= Requirement =
Your answer should be a single number: how many lines in the data below hold the string "Tanrıkulu".

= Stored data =
***

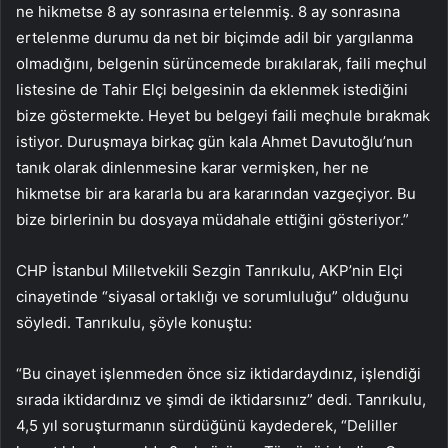
ne hikmetse 8 ay sonrasına ertelenmiş. 8 ay sonrasına
ertelenme durumu da net bir biçimde adil bir yargılanma
olmadığını, belgenin sürüncemede bırakılarak, faili meçhul
listesine de Tahir Elçi belgesinin da eklenmek istediğini
bize göstermekte. Heyet bu belgeyi faili meçhule bırakmak
istiyor. Duruşmaya birkaç gün kala Ahmet Davutoğlu’nun
tanık olarak dinlenmesine karar vermişken, her ne
hikmetse bir ara kararla bu ara kararından vazgeçiyor. Bu
bize birlerinin bu dosyaya müdahale ettiğini gösteriyor.”
CHP İstanbul Milletvekili Sezgin Tanrıkulu, AKP’nin Elçi
cinayetinde “siyasal ortaklığı ve sorumluluğu” olduğunu
söyledi. Tanrıkulu, şöyle konuştu:
“Bu cinayet işlenmeden önce siz iktidardaydınız, işlendiği
sırada iktidardınız ve şimdi de iktidarsınız” dedi. Tanrıkulu,
4,5 yıl soruşturmanın sürdüğünü kaydederek, “Deliller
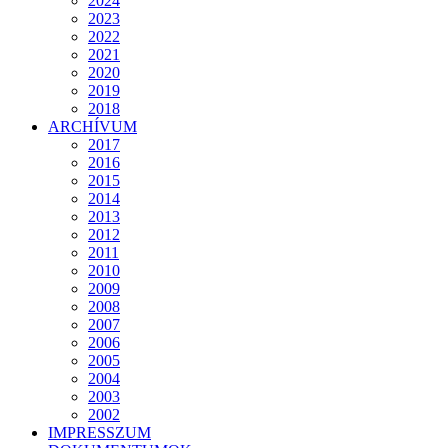
2024
2023
2022
2021
2020
2019
2018
ARCHÍVUM
2017
2016
2015
2014
2013
2012
2011
2010
2009
2008
2007
2006
2005
2004
2003
2002
IMPRESSZUM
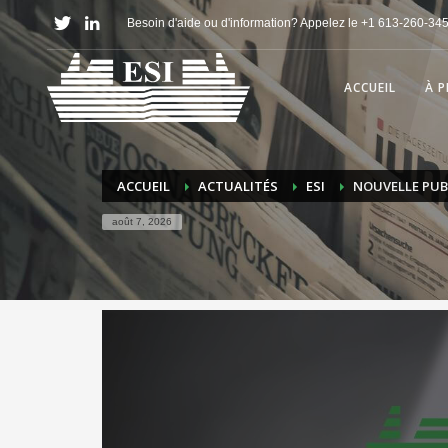
Besoin d'aide ou d'information? Appelez le +1 613-260-34
ACCUEIL
À 
ACCUEIL
ACTUALITÉS
ESI
NOUVELLE PUBL
août 7, 2026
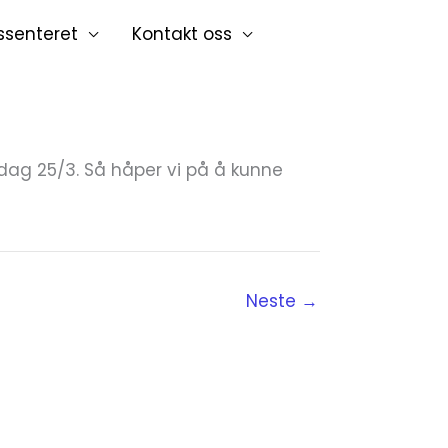
ssenteret
Kontakt oss
sdag 25/3. Så håper vi på å kunne
Neste
→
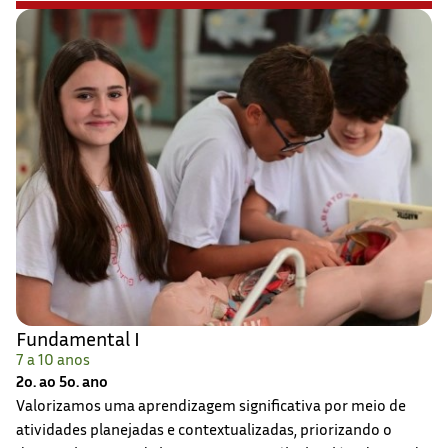
Fundamental I
7 a 10 anos
2o. ao 5o. ano
Valorizamos uma aprendizagem significativa por meio de
atividades planejadas e contextualizadas, priorizando o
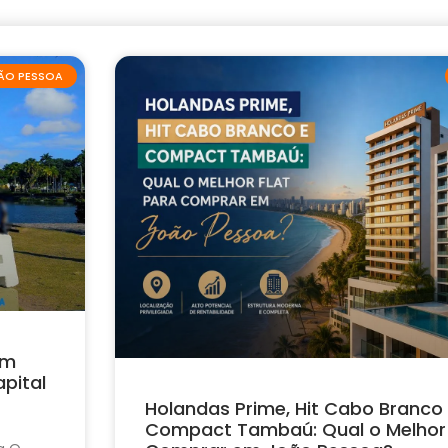
ÃO PESSOA
em
pital
Holandas Prime, Hit Cabo Branco
Compact Tambaú: Qual o Melhor 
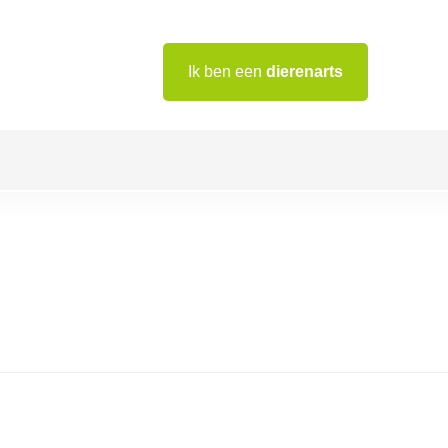
Ik ben een
dierenarts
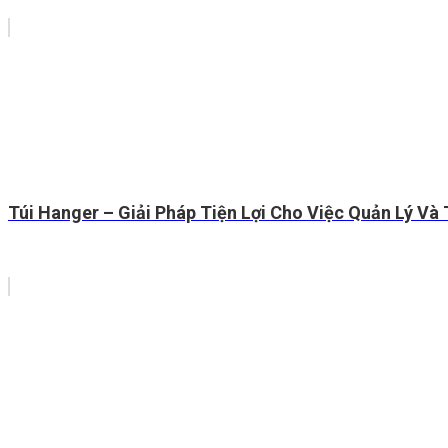
Túi Hanger – Giải Pháp Tiện Lợi Cho Việc Quản Lý V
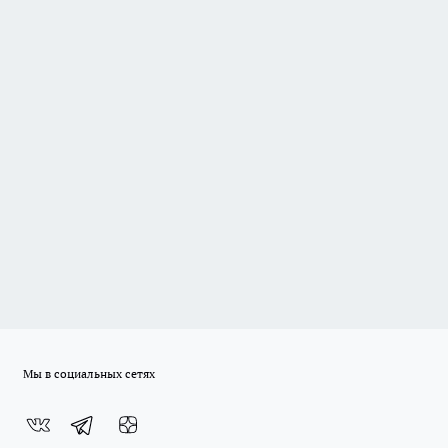
Мы в социальных сетях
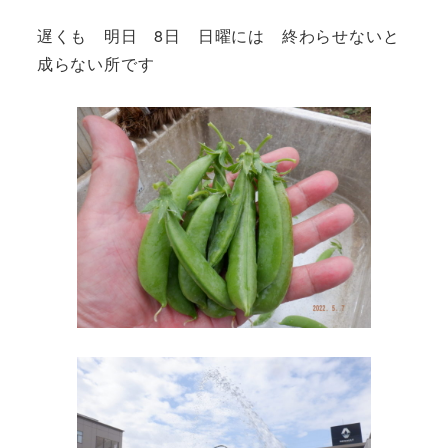
遅くも 明日 8日 日曜には 終わらせないと
成らない所です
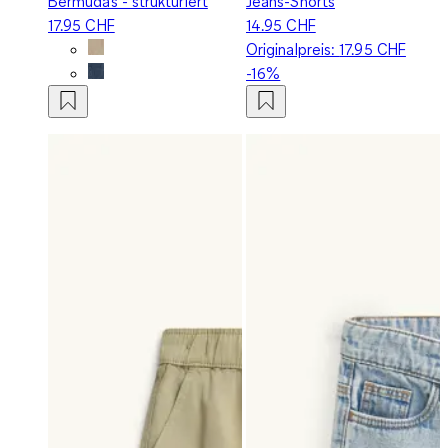
Bermudas - strukturiert
Jeans-Shorts
17.95 CHF
14.95 CHF
Originalpreis:
17.95 CHF
-16%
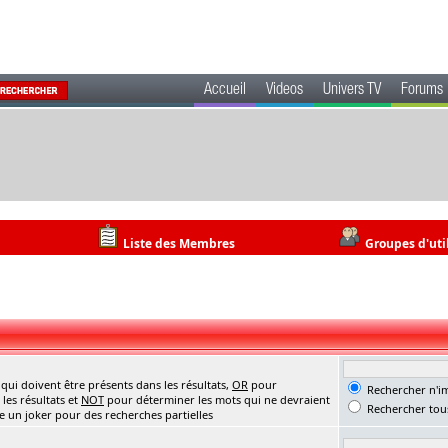
Accueil
Videos
Univers TV
Forums
Liste des Membres
Groupes d'uti
ui doivent être présents dans les résultats,
OR
pour
Rechercher n'im
les résultats et
NOT
pour déterminer les mots qui ne devraient
Rechercher tous
me un joker pour des recherches partielles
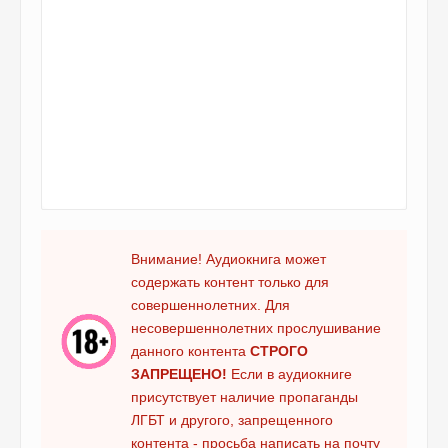
Внимание! Аудиокнига может
содержать контент только для
совершеннолетних. Для
несовершеннолетних прослушивание
данного контента
СТРОГО
ЗАПРЕЩЕНО!
Если в аудиокниге
присутствует наличие пропаганды
ЛГБТ и другого, запрещенного
контента - просьба написать на почту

***

= Problem solution =
3